I realized what Australia had to offer South African expats by the time we left Melbourne. The climate not wildly unfamiliar, the sports that are played are not unrecognizable and could form the basis of random chit-chat with a neighbour or a stranger. It is also an English speaking nation which is a huge issue you wouldn’t even think about until you were faced with the dilemma to immigrate. Likewise there is a massive network of other South Africans. We wouldn’t be alone on our journey.
Deciding on Australia – could we live in Sydney?
Off to Sydney next. What a beautiful city. I could stop there and end the story. Sydney is that special.
Sydney is naturally a beautiful city with the water and the beaches but it has also been well developed. Walking in the CBD you could be in a large American city but with wider streets and more sunlight. Sydney’s suburbs are lush and green.
In Sydney, the Sydneysiders were all wearing slip-slops (thongs) and shorts, hair still wet from swimming or surfing. Most people were smiling from ear to ear. There is a feeling of happiness in Sydney that doesn’t exist in most other places.
On top of environment there was also the familiarity we experienced in Melbourne, you could strike up a conversation with the person next to you because of language, cultural, sporting a social similarities.
The day I knew that Sydney was for us
For me these things I’ve listed above ticked a lot of boxes and I was accepting that this was the logical decision.
Then one day it hit me like a ton of bricks. I can remember the minute it happened and the exact spot I was standing when I realized that Sydney was the place in which I would raise my children.
We were waiting for a bus to take us into the City and I looked out towards the beach, over the clean cut lawns of a park. There were birds chirping, moms pushing their babies in prams, some older ladies walking in their track suits and some others walking dogs. A group of people were doing yoga and it was perfect.
That image will stick in my mind for years to come and will hopefully be one I bore my grandkids with.
What about the Australians?
Australians also have a very distinct, special nature. It is so clearly evident in the way they talk, the expressions and attitudes. There is a realness, a rawness about Australians. For me, I loved that everyone loves a bargain and will loudly proclaim how cheaply they managed to get their car or their bacon.
Australians are fiercely loyal to their country and are committed wholeheartedly in being Australian.

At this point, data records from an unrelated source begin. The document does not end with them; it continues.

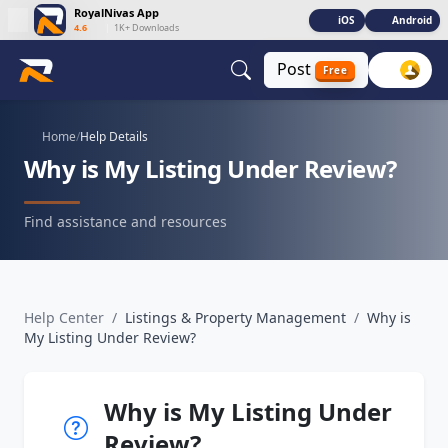
RoyalNivas App
iOS
Android
4.6
|
1K+ Downloads
Post
Free
Home
/
Help Details
Why is My Listing Under Review?
Find assistance and resources
Help Center
/
Listings & Property Management
/
Why is
My Listing Under Review?
Why is My Listing Under
Review?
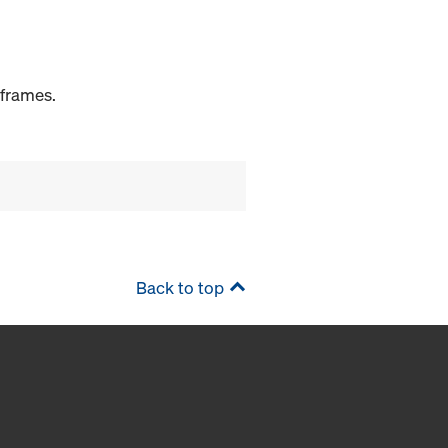
 frames.
Back to top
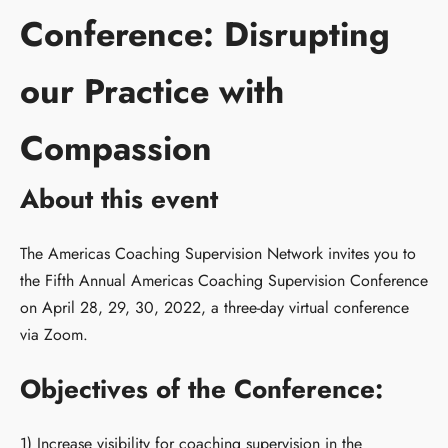
Conference: Disrupting
our Practice with
Compassion
About this event
The Americas Coaching Supervision Network invites you to
the Fifth Annual Americas Coaching Supervision Conference
on April 28, 29, 30, 2022, a three-day virtual conference
via Zoom.
Objectives of the Conference:
1) Increase visibility for coaching supervision in the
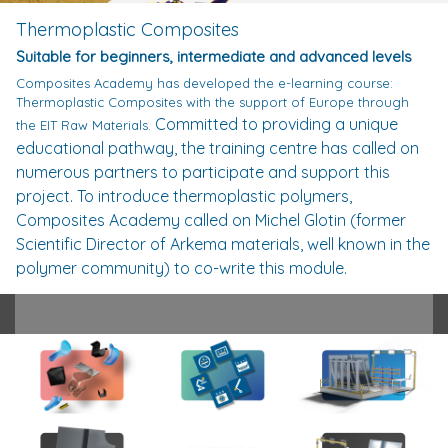
Thermoplastic Composites
Suitable for beginners, intermediate and advanced levels
Composites Academy has developed the e-learning course:
Thermoplastic Composites with the support of Europe through
Committed to providing a unique
the EIT Raw Materials.
educational pathway, the training centre has called on
numerous partners to participate and support this
project.
To introduce thermoplastic polymers,
Composites Academy called on Michel Glotin (former
Scientific Director of Arkema materials, well known in the
polymer community) to co-write this module.
From this collaboration, a unique pedagogy was born.
A new graphical representation of polymers in space
allows to observe their transformations and behaviour
under the action of heat. The creators of this course
have ensured that understanding also involves
observation, thus facilitating learning. From the scales
of polymer organisation to the rheology of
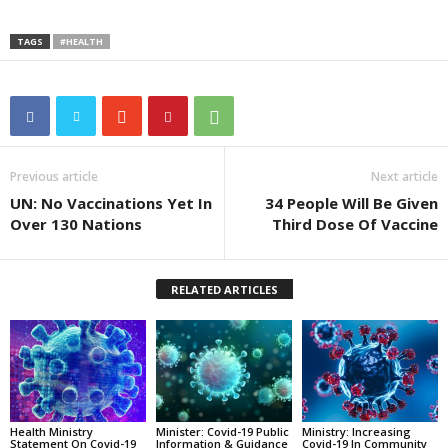
TAGS
#HEALTH
Previous article
Next article
UN: No Vaccinations Yet In
34 People Will Be Given
Over 130 Nations
Third Dose Of Vaccine
RELATED ARTICLES
Health Ministry
Minister: Covid-19 Public
Ministry: Increasing
Statement On Covid-19
Information & Guidance
Covid-19 In Community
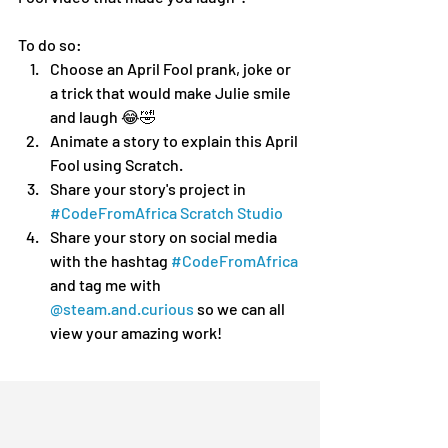
To do so:
Choose an April Fool prank, joke or 
a trick that would make Julie smile 
and laugh 😂🤣
Animate a story to explain this April 
Fool using Scratch.
Share your story's project in 
#CodeFromAfrica Scratch Studio
Share your story on social media 
with the hashtag 
#CodeFromAfrica
and tag me with 
@steam.and.curious
 so we can all 
view your amazing work!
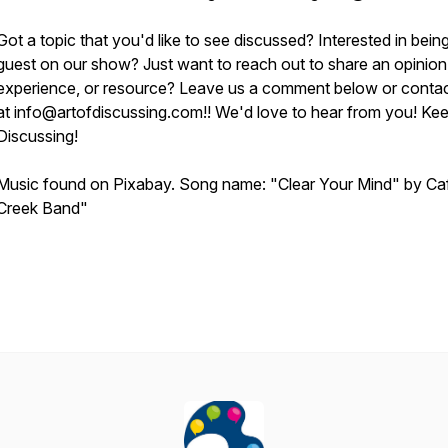
Got a topic that you'd like to see discussed? Interested in bein
guest on our show? Just want to reach out to share an opinion
experience, or resource? Leave us a comment below or contac
at info@artofdiscussing.com!! We'd love to hear from you! Ke
Discussing!
Music found on Pixabay. Song name: "Clear Your Mind" by Ca
Creek Band"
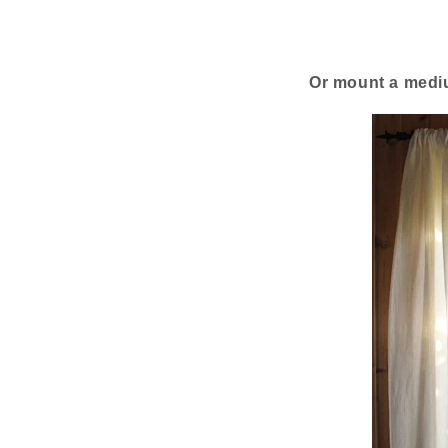
Or mount a mediu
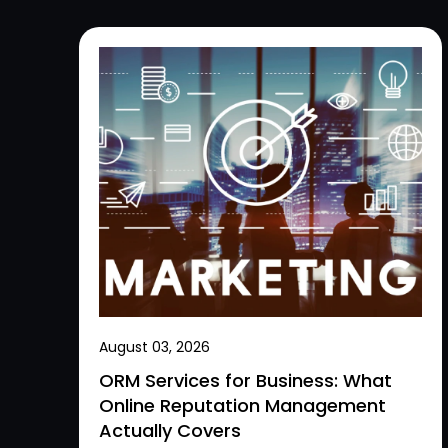
August 03, 2026
ORM Services for Business: What
Online Reputation Management
Actually Covers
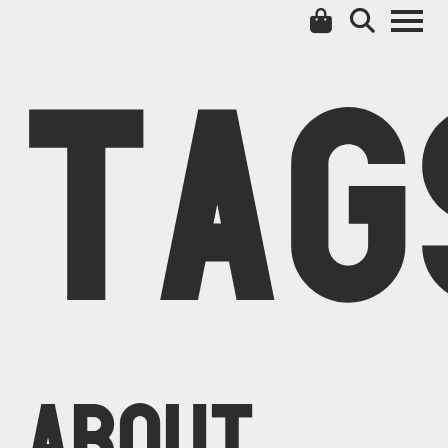
TAG
ABOUT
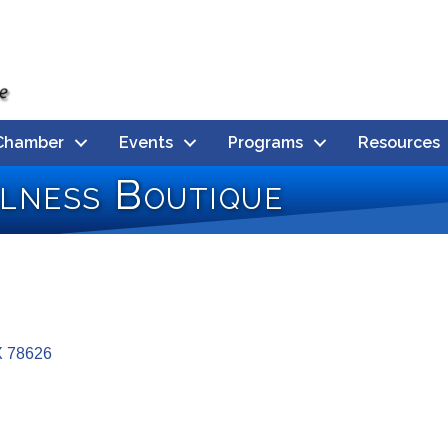
Chamber
Events
Programs
Resources
llness Boutique
X
78626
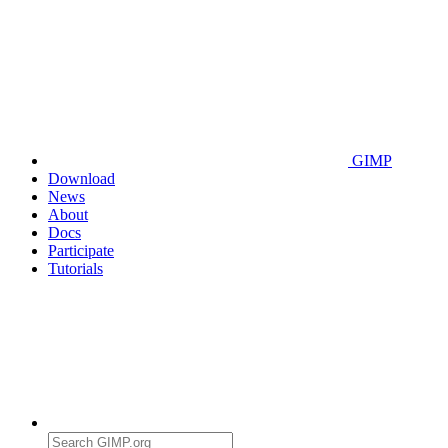
GIMP
Download
News
About
Docs
Participate
Tutorials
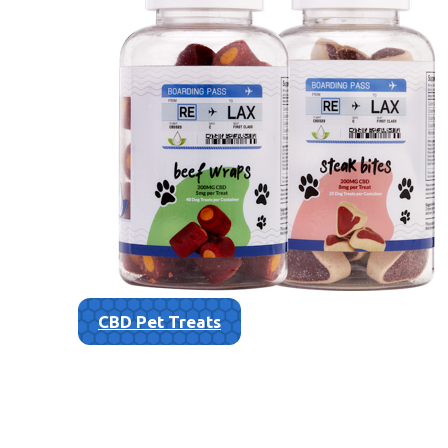
CBD Pet Treats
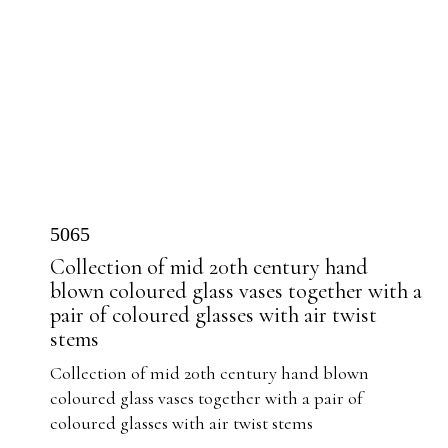
5065
Collection of mid 20th century hand
blown coloured glass vases together with a
pair of coloured glasses with air twist
stems
Collection of mid 20th century hand blown
coloured glass vases together with a pair of
coloured glasses with air twist stems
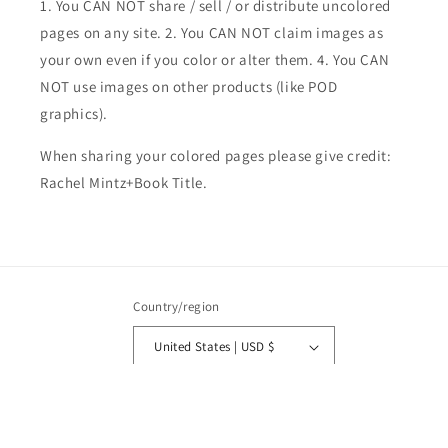
1. You CAN NOT share / sell / or distribute uncolored
pages on any site. 2. You CAN NOT claim images as
your own even if you color or alter them.
4. You CAN
NOT use images on other products (like POD
graphics).
When sharing your colored pages please give credit:
Rachel Mintz+Book Title.
Country/region
United States | USD $
Payment
methods
© 2026,
Rachel Mintz Coloring Books
Powered by Shopify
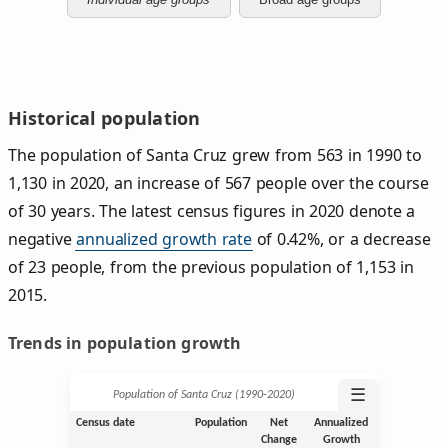
Historical population
The population of Santa Cruz grew from 563 in 1990 to
1,130 in 2020, an increase of 567 people over the course
of 30 years. The latest census figures in 2020 denote a
negative
annualized growth rate
of 0.42%, or a decrease
of 23 people, from the previous population of 1,153 in
2015.
Trends in population growth
☰
Population of Santa Cruz (1990‑2020)
Census date
Population
Net
Annualized
Change
Growth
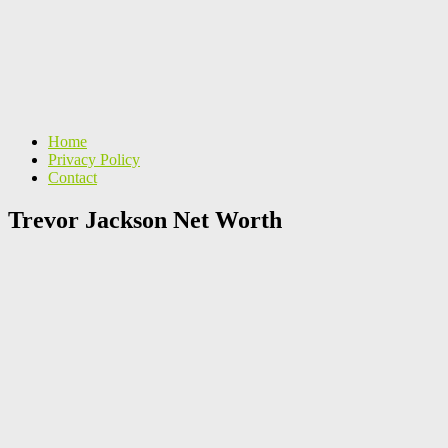
Home
Privacy Policy
Contact
Trevor Jackson Net Worth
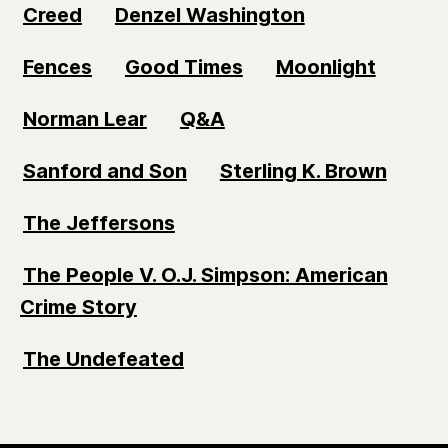
Creed
Denzel Washington
Fences
Good Times
Moonlight
Norman Lear
Q&A
Sanford and Son
Sterling K. Brown
The Jeffersons
The People V. O.J. Simpson: American
Crime Story
The Undefeated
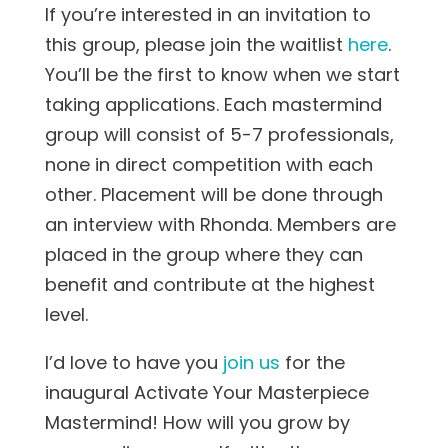
If you’re interested in an invitation to
this group, please join the waitlist
here
.
You’ll be the first to know when we start
taking applications. Each mastermind
group will consist of 5-7 professionals,
none in direct competition with each
other. Placement will be done through
an interview with Rhonda. Members are
placed in the group where they can
benefit and contribute at the highest
level.
I’d love to have you
join us
for the
inaugural Activate Your Masterpiece
Mastermind! How will you grow by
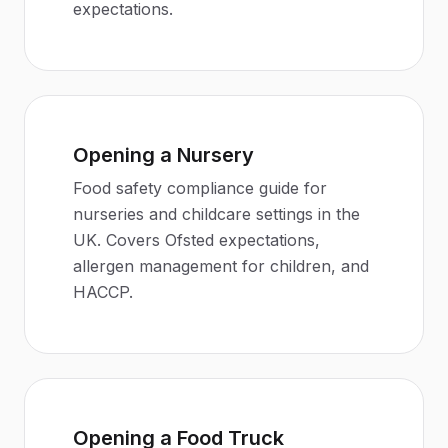
expectations.
Opening a Nursery
Food safety compliance guide for
nurseries and childcare settings in the
UK. Covers Ofsted expectations,
allergen management for children, and
HACCP.
Opening a Food Truck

When someone acts badly you’ll hear someone say “that’s so unAustralian”. Australians believe in trying things out “give it a go” they say and they also believe in giving everyone a fair chance.
How would we be received?
However nice they were I was still worried about how we would be received and how my children would be treated as expats.
Wherever we went and I met genuine Australians I would ask them about their feelings of foreigners and on the most part it was positive and welcoming. I got told of close friends being Italian, Irish, English and Brazilian.
Contextually, this on the back of the Xenophobia I had witnessed in South Africa on a daily basis.
Australia is not perfect
Yes Sydney was for us but this doesn’t mean that I’m blind.
Australia isn’t perfect, it has its flaws. The cost of living is a huge issue especially in Sydney and Melbourne where things are unbelievably expensive.
Housing is more expensive than you could dream of. For many people buying a home is just not possible.
There are big issues with the Australian governments treatment of refugees and their exclusion. It goes without saying that some laws are also downright ridiculous but the bad comes with the good and for us the good is good enough.